[Page layout parsing data]

--- --- ---

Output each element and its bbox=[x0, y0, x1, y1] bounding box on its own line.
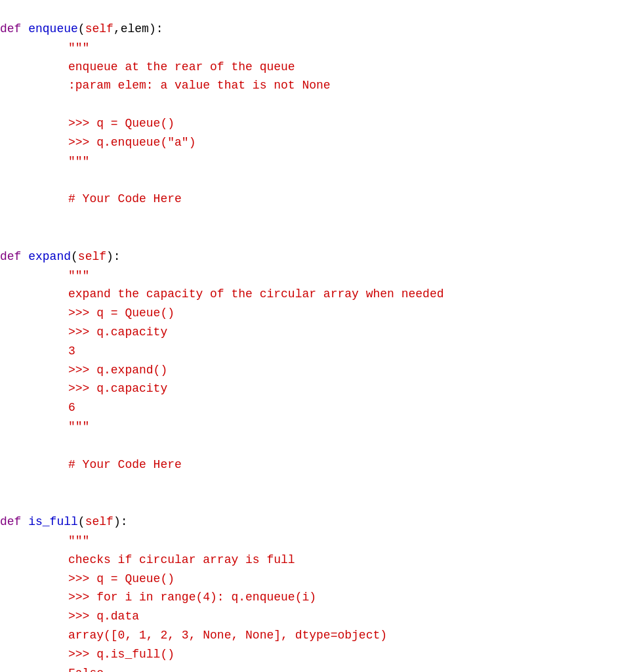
blank-line-1 bbox=[0, 171, 639, 190]
isfull-doc-5: array([0, 1, 2, 3, None, None], dtype=ob… bbox=[0, 626, 639, 645]
def-line-expand: def expand(self): bbox=[0, 247, 639, 266]
func-name-expand: expand bbox=[28, 250, 71, 263]
docstring-close-enqueue: """ bbox=[0, 152, 639, 171]
isfull-doc-6: >>> q.is_full() bbox=[0, 645, 639, 664]
section-expand: def expand(self): """ expand the capacit… bbox=[0, 247, 639, 474]
comment-enqueue: # Your Code Here bbox=[0, 190, 639, 209]
expand-doc-3: >>> q.capacity bbox=[0, 323, 639, 342]
param-elem: elem bbox=[121, 22, 149, 35]
def-keyword-3: def bbox=[0, 515, 28, 528]
func-name-is-full: is_full bbox=[28, 515, 78, 528]
code-editor: def enqueue(self,elem): """ enqueue at t… bbox=[0, 13, 639, 672]
isfull-doc-2: >>> q = Queue() bbox=[0, 570, 639, 589]
docstring-line-3: >>> q = Queue() bbox=[0, 114, 639, 133]
expand-doc-7: 6 bbox=[0, 398, 639, 417]
isfull-doc-7: False bbox=[0, 664, 639, 673]
param-self: self bbox=[85, 22, 113, 35]
isfull-doc-4: >>> q.data bbox=[0, 607, 639, 626]
def-line-enqueue: def enqueue(self,elem): bbox=[0, 20, 639, 39]
expand-doc-4: 3 bbox=[0, 342, 639, 361]
docstring-open-enqueue: """ bbox=[0, 39, 639, 58]
expand-doc-2: >>> q = Queue() bbox=[0, 304, 639, 323]
param-self-expand: self bbox=[78, 250, 106, 263]
docstring-line-4: >>> q.enqueue("a") bbox=[0, 133, 639, 152]
docstring-open-isfull: """ bbox=[0, 532, 639, 551]
isfull-doc-1: checks if circular array is full bbox=[0, 551, 639, 570]
expand-doc-5: >>> q.expand() bbox=[0, 361, 639, 380]
comment-expand: # Your Code Here bbox=[0, 455, 639, 474]
def-line-is-full: def is_full(self): bbox=[0, 513, 639, 532]
docstring-close-expand: """ bbox=[0, 417, 639, 436]
section-is-full: def is_full(self): """ checks if circula… bbox=[0, 513, 639, 672]
docstring-line-1: enqueue at the rear of the queue bbox=[0, 58, 639, 77]
expand-doc-6: >>> q.capacity bbox=[0, 379, 639, 398]
def-keyword: def bbox=[0, 22, 28, 35]
paren-open: ( bbox=[78, 22, 85, 35]
func-name-enqueue: enqueue bbox=[28, 22, 78, 35]
def-keyword-2: def bbox=[0, 250, 28, 263]
docstring-line-2: :param elem: a value that is not None bbox=[0, 76, 639, 95]
param-self-isfull: self bbox=[85, 515, 113, 528]
isfull-doc-3: >>> for i in range(4): q.enqueue(i) bbox=[0, 588, 639, 607]
docstring-blank bbox=[0, 95, 639, 114]
docstring-open-expand: """ bbox=[0, 266, 639, 285]
blank-line-2 bbox=[0, 436, 639, 455]
section-enqueue: def enqueue(self,elem): """ enqueue at t… bbox=[0, 20, 639, 209]
expand-doc-1: expand the capacity of the circular arra… bbox=[0, 285, 639, 304]
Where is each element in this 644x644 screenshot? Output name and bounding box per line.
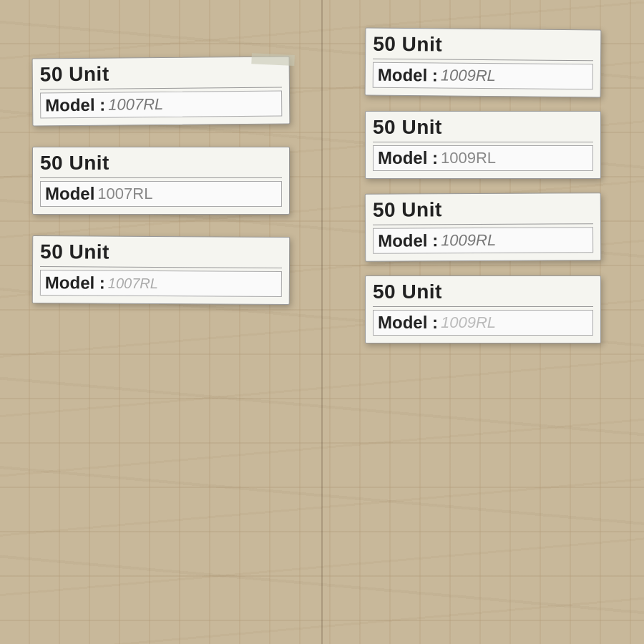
quantity-label: 50 Unit [40, 62, 282, 90]
model-label: Model : 1009RL [373, 62, 593, 90]
model-label: Model : 1009RL [373, 145, 593, 171]
model-label: Model : 1009RL [373, 310, 593, 336]
model-prefix: Model : [378, 148, 438, 168]
model-prefix: Model [45, 184, 94, 204]
model-prefix: Model : [45, 95, 105, 116]
right-box-3: 50 Unit Model : 1009RL [365, 192, 601, 262]
quantity-label: 50 Unit [373, 116, 593, 142]
model-label: Model : 1007RL [40, 270, 282, 297]
right-box-2: 50 Unit Model : 1009RL [365, 111, 601, 179]
model-number: 1009RL [441, 231, 496, 250]
scene: 50 Unit Model : 1007RL 50 Unit Model 100… [0, 0, 644, 644]
model-prefix: Model : [378, 65, 438, 86]
quantity-label: 50 Unit [373, 197, 593, 225]
model-number: 1007RL [108, 95, 163, 114]
right-box-1: 50 Unit Model : 1009RL [365, 28, 602, 98]
model-prefix: Model : [378, 313, 438, 333]
model-number: 1007RL [108, 275, 158, 291]
right-box-4: 50 Unit Model : 1009RL [365, 275, 601, 343]
model-prefix: Model : [378, 230, 438, 250]
model-number: 1009RL [441, 313, 496, 332]
quantity-label: 50 Unit [40, 240, 282, 268]
quantity-label: 50 Unit [40, 152, 282, 178]
model-prefix: Model : [45, 273, 105, 293]
model-number: 1009RL [441, 66, 496, 85]
model-label: Model : 1007RL [40, 91, 282, 119]
left-box-1: 50 Unit Model : 1007RL [32, 56, 291, 126]
left-box-2: 50 Unit Model 1007RL [32, 147, 290, 215]
right-section: 50 Unit Model : 1009RL 50 Unit Model : 1… [322, 0, 644, 644]
left-box-3: 50 Unit Model : 1007RL [32, 235, 290, 305]
quantity-label: 50 Unit [373, 33, 593, 62]
model-label: Model : 1009RL [373, 227, 593, 254]
model-number: 1009RL [441, 149, 496, 167]
left-section: 50 Unit Model : 1007RL 50 Unit Model 100… [0, 0, 322, 644]
quantity-label: 50 Unit [373, 280, 593, 307]
model-number: 1007RL [97, 185, 152, 203]
model-label: Model 1007RL [40, 181, 282, 207]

--- --- ---

> _About this task_: Copy the entries exactly. No pictures.

> _Exercise response_:
Output each element and its bbox=[x0, y0, x1, y1] bounding box on its own line.
blank-line-1 bbox=[0, 171, 639, 190]
isfull-doc-5: array([0, 1, 2, 3, None, None], dtype=ob… bbox=[0, 626, 639, 645]
def-line-expand: def expand(self): bbox=[0, 247, 639, 266]
func-name-expand: expand bbox=[28, 250, 71, 263]
docstring-close-enqueue: """ bbox=[0, 152, 639, 171]
isfull-doc-6: >>> q.is_full() bbox=[0, 645, 639, 664]
section-expand: def expand(self): """ expand the capacit… bbox=[0, 247, 639, 474]
comment-enqueue: # Your Code Here bbox=[0, 190, 639, 209]
expand-doc-3: >>> q.capacity bbox=[0, 323, 639, 342]
param-elem: elem bbox=[121, 22, 149, 35]
def-keyword-3: def bbox=[0, 515, 28, 528]
func-name-is-full: is_full bbox=[28, 515, 78, 528]
code-editor: def enqueue(self,elem): """ enqueue at t… bbox=[0, 13, 639, 672]
isfull-doc-2: >>> q = Queue() bbox=[0, 570, 639, 589]
docstring-line-3: >>> q = Queue() bbox=[0, 114, 639, 133]
expand-doc-7: 6 bbox=[0, 398, 639, 417]
isfull-doc-7: False bbox=[0, 664, 639, 673]
param-self: self bbox=[85, 22, 113, 35]
isfull-doc-4: >>> q.data bbox=[0, 607, 639, 626]
def-line-enqueue: def enqueue(self,elem): bbox=[0, 20, 639, 39]
expand-doc-4: 3 bbox=[0, 342, 639, 361]
docstring-open-enqueue: """ bbox=[0, 39, 639, 58]
expand-doc-2: >>> q = Queue() bbox=[0, 304, 639, 323]
param-self-expand: self bbox=[78, 250, 106, 263]
docstring-line-4: >>> q.enqueue("a") bbox=[0, 133, 639, 152]
docstring-open-isfull: """ bbox=[0, 532, 639, 551]
isfull-doc-1: checks if circular array is full bbox=[0, 551, 639, 570]
expand-doc-5: >>> q.expand() bbox=[0, 361, 639, 380]
comment-expand: # Your Code Here bbox=[0, 455, 639, 474]
def-line-is-full: def is_full(self): bbox=[0, 513, 639, 532]
docstring-close-expand: """ bbox=[0, 417, 639, 436]
section-is-full: def is_full(self): """ checks if circula… bbox=[0, 513, 639, 672]
docstring-line-1: enqueue at the rear of the queue bbox=[0, 58, 639, 77]
expand-doc-6: >>> q.capacity bbox=[0, 379, 639, 398]
def-keyword: def bbox=[0, 22, 28, 35]
paren-open: ( bbox=[78, 22, 85, 35]
func-name-enqueue: enqueue bbox=[28, 22, 78, 35]
def-keyword-2: def bbox=[0, 250, 28, 263]
docstring-line-2: :param elem: a value that is not None bbox=[0, 76, 639, 95]
param-self-isfull: self bbox=[85, 515, 113, 528]
isfull-doc-3: >>> for i in range(4): q.enqueue(i) bbox=[0, 588, 639, 607]
docstring-blank bbox=[0, 95, 639, 114]
docstring-open-expand: """ bbox=[0, 266, 639, 285]
blank-line-2 bbox=[0, 436, 639, 455]
section-enqueue: def enqueue(self,elem): """ enqueue at t… bbox=[0, 20, 639, 209]
expand-doc-1: expand the capacity of the circular arra… bbox=[0, 285, 639, 304]
Where is each element in this 644x644 screenshot? Output name and bounding box per line.
quantity-label: 50 Unit [40, 62, 282, 90]
model-label: Model : 1009RL [373, 62, 593, 90]
model-label: Model : 1009RL [373, 145, 593, 171]
model-label: Model : 1009RL [373, 310, 593, 336]
model-prefix: Model : [378, 148, 438, 168]
model-prefix: Model [45, 184, 94, 204]
model-prefix: Model : [45, 95, 105, 116]
right-box-3: 50 Unit Model : 1009RL [365, 192, 601, 262]
quantity-label: 50 Unit [373, 116, 593, 142]
model-label: Model : 1007RL [40, 270, 282, 297]
right-box-2: 50 Unit Model : 1009RL [365, 111, 601, 179]
model-number: 1009RL [441, 231, 496, 250]
scene: 50 Unit Model : 1007RL 50 Unit Model 100… [0, 0, 644, 644]
model-prefix: Model : [378, 65, 438, 86]
quantity-label: 50 Unit [373, 197, 593, 225]
model-number: 1007RL [108, 95, 163, 114]
right-box-1: 50 Unit Model : 1009RL [365, 28, 602, 98]
model-prefix: Model : [378, 313, 438, 333]
model-number: 1007RL [108, 275, 158, 291]
right-box-4: 50 Unit Model : 1009RL [365, 275, 601, 343]
model-prefix: Model : [378, 230, 438, 250]
model-number: 1009RL [441, 313, 496, 332]
quantity-label: 50 Unit [40, 240, 282, 268]
quantity-label: 50 Unit [40, 152, 282, 178]
model-prefix: Model : [45, 273, 105, 293]
model-number: 1009RL [441, 66, 496, 85]
model-label: Model : 1007RL [40, 91, 282, 119]
left-box-1: 50 Unit Model : 1007RL [32, 56, 291, 126]
left-box-2: 50 Unit Model 1007RL [32, 147, 290, 215]
right-section: 50 Unit Model : 1009RL 50 Unit Model : 1… [322, 0, 644, 644]
left-box-3: 50 Unit Model : 1007RL [32, 235, 290, 305]
quantity-label: 50 Unit [373, 33, 593, 62]
model-label: Model : 1009RL [373, 227, 593, 254]
model-number: 1009RL [441, 149, 496, 167]
left-section: 50 Unit Model : 1007RL 50 Unit Model 100… [0, 0, 322, 644]
quantity-label: 50 Unit [373, 280, 593, 307]
model-number: 1007RL [97, 185, 152, 203]
model-label: Model 1007RL [40, 181, 282, 207]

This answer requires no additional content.